When Daedalus and Icarus were prepared for flight, Daedalus warned Icarus not to fly too high, because the heat of the sun would melt the wax, nor too low, because the sea foam would soak the feathers.
Ignoring the warning of his father, Icarus rose higher and higher…… the blazing sun softened the wax that held the feathers together and they came off. Icarus quickly fell in the sea and drowned.
Flying the UAV with a too low and too high temperature of the battery pack are undesirable. This time we want to heed the warnings and prepare before our UAV even takes its first flight!
The performance of the Li-ion battery will degrade below 0-degree C. While such low temperature may not be attainable under normal flying conditions, the high temperature can easily be reached due to the fact that heat is generated inside the batteries. Failure to dissipate heat will lead to its accumulation. Also, if the heat dissipates unevenly, it will cause a large temperature difference inside the battery pack. The unevenness of the battery pack temperature field will cause an unbalance of the battery modules and each cell performance, and finally, affect the performance of the entire battery pack and security. The desired operating temp of the battery is less than 40 degrees C.
When you are new to the work you are doing, one way to start is to skim the related works on research papers and videos. This gives you an idea if similar works have been done already. It was found that several works were done on thermal management of Li-ion battery pack although all of them were tailored for use in hybrid and electric vehicles.

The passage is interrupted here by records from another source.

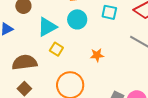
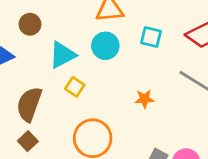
orange star: (97, 55) -> (144, 99), moved
brown semicircle: (25, 62) -> (29, 104), turned -65

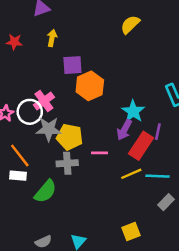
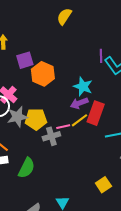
purple arrow: (124, 130) -> (79, 103), turned 54
purple line: (158, 132) -> (101, 56), moved
gray cross: (67, 163) -> (51, 136), moved
yellow line: (131, 174) -> (79, 120), moved

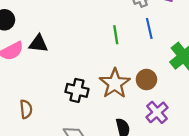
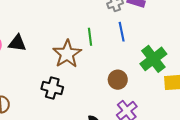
brown star: (115, 83) -> (67, 54), moved

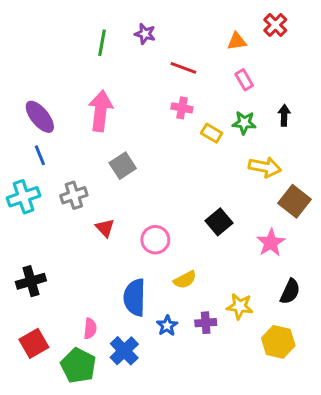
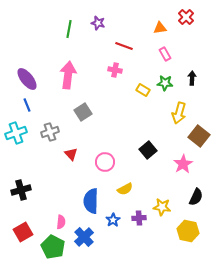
pink cross: (182, 108) -> (115, 70), moved
yellow arrow: (265, 167) -> (179, 113), turned 95

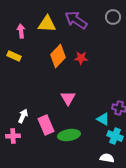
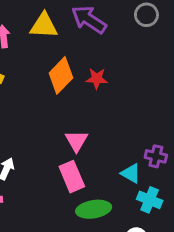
pink rectangle: (46, 125) -> (72, 177), moved
green ellipse: (69, 135) -> (94, 209), moved

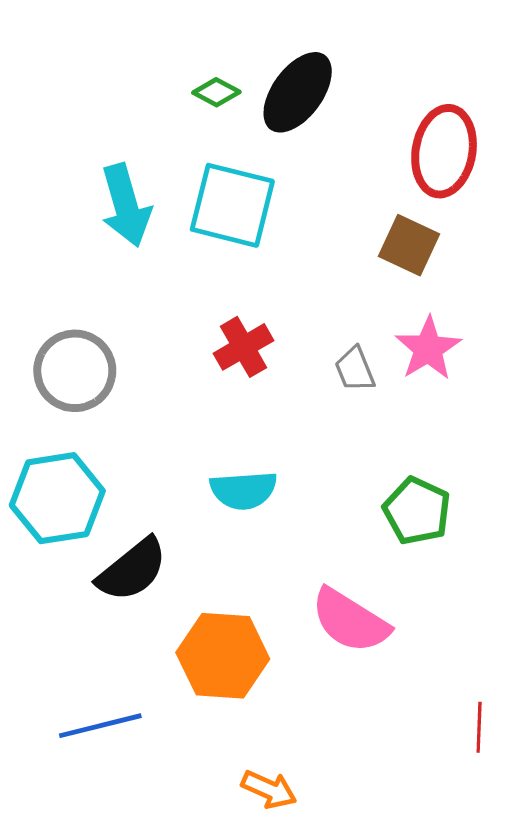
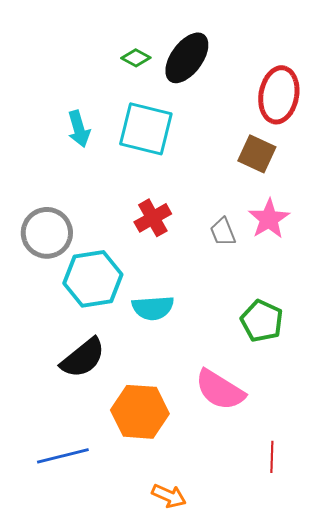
cyan arrow: (126, 205) -> (79, 129), size x0.7
cyan hexagon: (57, 498) -> (93, 279), moved
red line: (479, 727) -> (272, 457), moved

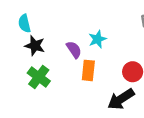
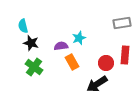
purple semicircle: (74, 50) -> (61, 46), turned -64
orange rectangle: (88, 70) -> (72, 62), turned -35

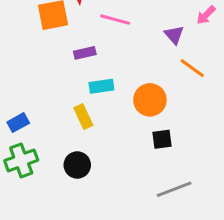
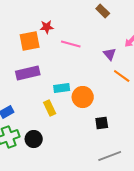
purple rectangle: (85, 53) -> (28, 73), moved, size x1.6
orange circle: (150, 100) -> (83, 97), moved
black circle: (77, 165) -> (34, 139), moved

Comparison of work of others to your own
It is unlikely that the exact work you are doing is already done. But these sources can be of great help in identifying the tools and techniques to get your work done. When you cannot conduct an experiment on your own but if somebody has validated a numerical model with the experiment, then you can use that numerical model to carry out your own numerical experiment. The development of the thermal management of the Li-ion battery pack under discussion was done on a similar basis.
Simulation of the temperature based on computational fluid dynamics
ANSYS fluent has a module for the simulation of the electrochemical reaction of Li-ion battery-MSMD (multi-scale multi-dimensional) Dual-Potential Model. One important advantage of such modeling is that you need not know how the heat is being generated inside the battery (although you can know-how by visiting the documentation). This is great for simulating the prismatic Li-ion cells on which it is based. But you may need to carry your own experiment to have proper results for your model.
Another easy but less accurate way of carrying this simulation using fluent is to give each cell a heat generation rate and measure the temperature under various conditions- air flow rate, airflow configuration, gap spacing between cells, cell alignment, etc.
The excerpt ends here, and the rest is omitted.